Weissensee Jewish Cemetery
I didn’t expect to, but I love this place. It is extraordinarily peaceful with gentle snow flakes falling creating blanket of calm and peace all around. The cushion of white and towering trees all above causes such a quiet, tranquil setting. All I hear are my boots crunching the snow underneath my feet and the pretty birds singing above, seemingly enjoying the fluffy flakes even though they must wonder what’s going on, since this is also the first day of spring.
It is almost like I am in a big, forested park save for all the headstones in the snow. I am standing in the Weißensee Cemetery, the largest Jewish cemetery in Europe which was inaugurated in 1880. More than 100,000 people have found their final resting place here.
Right at the entrance, I walk past a monument commemorating the six million Jews who were victims of Nazi persecution. On stones arranged in a circle, the names of all the major concentration camps are inscribed.
In the north corner of the cemetery, there is a burial place for about 90 of the Torah scrolls which were desecrated during the pogrom night of 1938 (Kristallnacht).

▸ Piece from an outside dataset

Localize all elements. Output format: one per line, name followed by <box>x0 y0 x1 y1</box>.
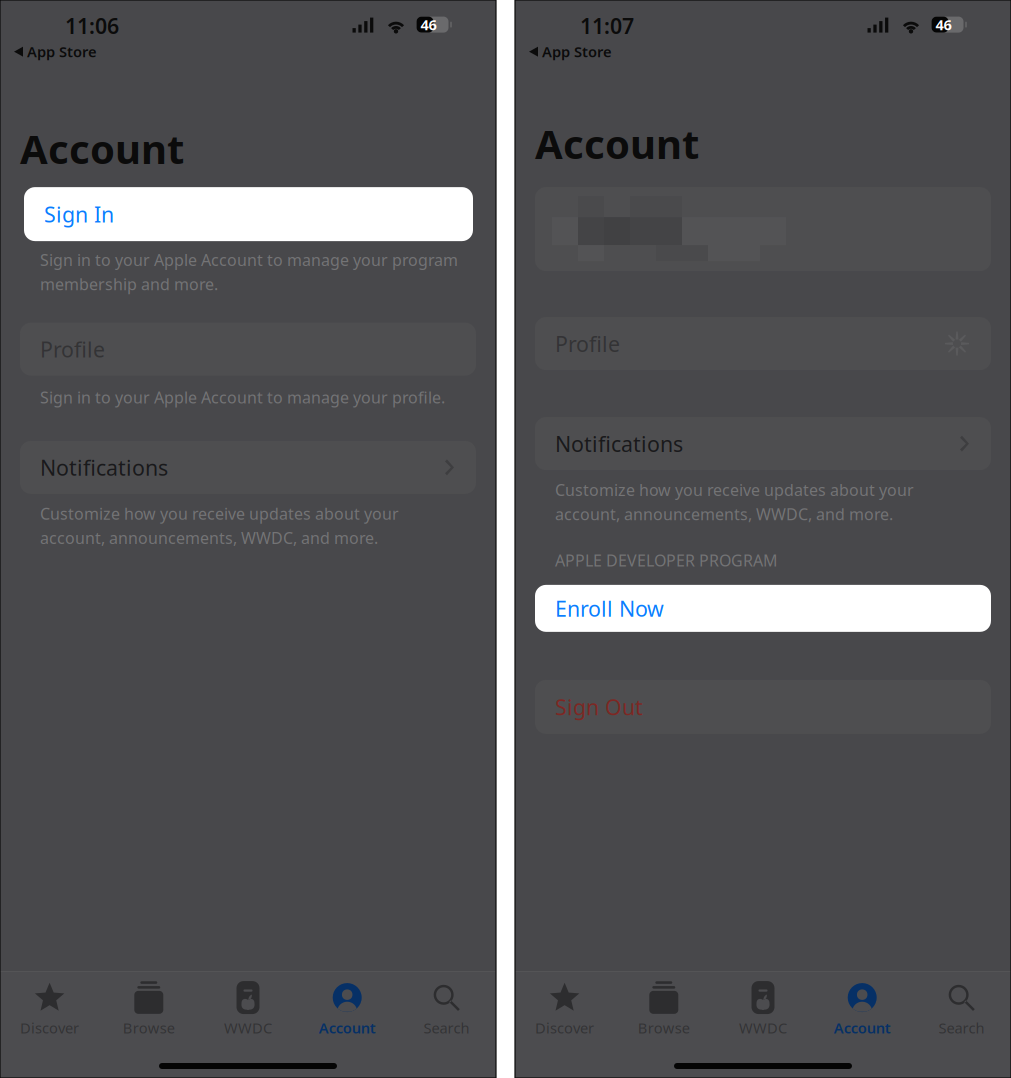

Along with the calm, there is an inescapable feeling of melancholy. Of course, when looking at the dates on the headstones, there is an obvious gap in time. All the deaths pre-date WWII. And then nothing until more recent times. What strikes me is here are hundreds and hundreds of people whose families are no more. They ended right here as it is very likely their children were all killed during the war, ending the family line…just like that.